> _Problem details_
Print the whole listing again, exactly as it stands.

=== Section Start ===

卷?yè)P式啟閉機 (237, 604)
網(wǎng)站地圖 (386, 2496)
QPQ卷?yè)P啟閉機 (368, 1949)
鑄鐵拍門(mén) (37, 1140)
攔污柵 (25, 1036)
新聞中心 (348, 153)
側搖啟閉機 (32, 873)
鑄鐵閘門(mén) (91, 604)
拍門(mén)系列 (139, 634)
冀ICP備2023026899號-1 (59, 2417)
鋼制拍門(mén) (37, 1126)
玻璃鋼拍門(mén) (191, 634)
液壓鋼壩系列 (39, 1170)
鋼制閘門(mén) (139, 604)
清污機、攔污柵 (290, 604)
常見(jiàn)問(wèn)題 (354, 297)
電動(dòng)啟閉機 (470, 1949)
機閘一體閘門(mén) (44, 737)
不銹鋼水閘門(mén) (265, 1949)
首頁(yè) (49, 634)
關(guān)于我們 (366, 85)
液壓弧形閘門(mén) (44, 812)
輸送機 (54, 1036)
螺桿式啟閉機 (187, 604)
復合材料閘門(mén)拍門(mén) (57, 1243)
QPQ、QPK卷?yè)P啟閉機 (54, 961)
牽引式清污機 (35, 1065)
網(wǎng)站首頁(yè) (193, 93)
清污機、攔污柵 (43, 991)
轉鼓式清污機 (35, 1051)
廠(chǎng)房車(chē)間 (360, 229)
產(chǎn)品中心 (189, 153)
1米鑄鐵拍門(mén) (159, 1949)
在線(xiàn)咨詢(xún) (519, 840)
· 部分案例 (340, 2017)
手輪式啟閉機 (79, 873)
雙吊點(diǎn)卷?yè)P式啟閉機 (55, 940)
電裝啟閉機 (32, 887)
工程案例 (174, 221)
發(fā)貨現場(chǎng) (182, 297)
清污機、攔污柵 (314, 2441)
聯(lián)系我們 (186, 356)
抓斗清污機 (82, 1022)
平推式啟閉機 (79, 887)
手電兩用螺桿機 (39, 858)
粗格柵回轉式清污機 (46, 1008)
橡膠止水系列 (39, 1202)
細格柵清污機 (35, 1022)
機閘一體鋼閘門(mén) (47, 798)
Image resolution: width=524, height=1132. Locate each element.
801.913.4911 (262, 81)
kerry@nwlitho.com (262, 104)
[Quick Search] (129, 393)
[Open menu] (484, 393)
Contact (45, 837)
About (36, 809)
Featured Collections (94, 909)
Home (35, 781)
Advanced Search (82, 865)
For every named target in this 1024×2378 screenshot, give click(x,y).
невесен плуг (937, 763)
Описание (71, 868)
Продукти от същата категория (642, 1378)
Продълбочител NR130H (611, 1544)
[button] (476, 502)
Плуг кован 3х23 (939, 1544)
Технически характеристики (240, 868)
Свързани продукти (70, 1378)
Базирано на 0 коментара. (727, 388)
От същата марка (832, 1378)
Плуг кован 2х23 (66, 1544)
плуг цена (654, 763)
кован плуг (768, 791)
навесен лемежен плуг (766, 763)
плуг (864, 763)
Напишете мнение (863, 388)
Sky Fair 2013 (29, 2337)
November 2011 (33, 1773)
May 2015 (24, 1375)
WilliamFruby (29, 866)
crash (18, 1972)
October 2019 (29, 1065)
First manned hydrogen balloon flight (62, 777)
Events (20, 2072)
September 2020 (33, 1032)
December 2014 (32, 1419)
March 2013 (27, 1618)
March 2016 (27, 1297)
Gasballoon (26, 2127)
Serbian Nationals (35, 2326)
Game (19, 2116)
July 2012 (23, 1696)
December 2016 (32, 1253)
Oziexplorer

=== Section End ===

> _Solution to this exercise_
卷?yè)P式啟閉機 (237, 604)
網(wǎng)站地圖 (386, 2496)
QPQ卷?yè)P啟閉機 (368, 1949)
鑄鐵拍門(mén) (37, 1140)
攔污柵 (25, 1036)
新聞中心 (348, 153)
側搖啟閉機 (32, 873)
鑄鐵閘門(mén) (91, 604)
拍門(mén)系列 (139, 634)
冀ICP備2023026899號-1 (59, 2417)
鋼制拍門(mén) (37, 1126)
玻璃鋼拍門(mén) (191, 634)
液壓鋼壩系列 (39, 1170)
鋼制閘門(mén) (139, 604)
清污機、攔污柵 (290, 604)
常見(jiàn)問(wèn)題 (354, 297)
電動(dòng)啟閉機 (470, 1949)
機閘一體閘門(mén) (44, 737)
不銹鋼水閘門(mén) (265, 1949)
首頁(yè) (49, 634)
關(guān)于我們 (366, 85)
液壓弧形閘門(mén) (44, 812)
輸送機 (54, 1036)
螺桿式啟閉機 (187, 604)
復合材料閘門(mén)拍門(mén) (57, 1243)
QPQ、QPK卷?yè)P啟閉機 (54, 961)
牽引式清污機 (35, 1065)
網(wǎng)站首頁(yè) (193, 93)
清污機、攔污柵 (43, 991)
轉鼓式清污機 (35, 1051)
廠(chǎng)房車(chē)間 (360, 229)
產(chǎn)品中心 (189, 153)
1米鑄鐵拍門(mén) (159, 1949)
在線(xiàn)咨詢(xún) (519, 840)
· 部分案例 (340, 2017)
手輪式啟閉機 (79, 873)
雙吊點(diǎn)卷?yè)P式啟閉機 (55, 940)
電裝啟閉機 (32, 887)
工程案例 (174, 221)
發(fā)貨現場(chǎng) (182, 297)
清污機、攔污柵 (314, 2441)
聯(lián)系我們 (186, 356)
抓斗清污機 (82, 1022)
平推式啟閉機 (79, 887)
手電兩用螺桿機 (39, 858)
粗格柵回轉式清污機 (46, 1008)
橡膠止水系列 (39, 1202)
細格柵清污機 (35, 1022)
機閘一體鋼閘門(mén) (47, 798)
Image resolution: width=524, height=1132. Locate each element.
801.913.4911 (262, 81)
kerry@nwlitho.com (262, 104)
[Quick Search] (129, 393)
[Open menu] (484, 393)
Contact (45, 837)
About (36, 809)
Featured Collections (94, 909)
Home (35, 781)
Advanced Search (82, 865)
For every named target in this 1024×2378 screenshot, give click(x,y).
невесен плуг (937, 763)
Описание (71, 868)
Продукти от същата категория (642, 1378)
Продълбочител NR130H (611, 1544)
[button] (476, 502)
Плуг кован 3х23 (939, 1544)
Технически характеристики (240, 868)
Свързани продукти (70, 1378)
Базирано на 0 коментара. (727, 388)
От същата марка (832, 1378)
Плуг кован 2х23 (66, 1544)
плуг цена (654, 763)
кован плуг (768, 791)
навесен лемежен плуг (766, 763)
плуг (864, 763)
Напишете мнение (863, 388)
Sky Fair 2013 (29, 2337)
November 2011 (33, 1773)
May 2015 (24, 1375)
WilliamFruby (29, 866)
crash (18, 1972)
October 2019 (29, 1065)
First manned hydrogen balloon flight (62, 777)
Events (20, 2072)
September 2020 (33, 1032)
December 2014 (32, 1419)
March 2013 (27, 1618)
March 2016 (27, 1297)
Gasballoon (26, 2127)
Serbian Nationals (35, 2326)
Game (19, 2116)
July 2012 (23, 1696)
December 2016 (32, 1253)
Oziexplorer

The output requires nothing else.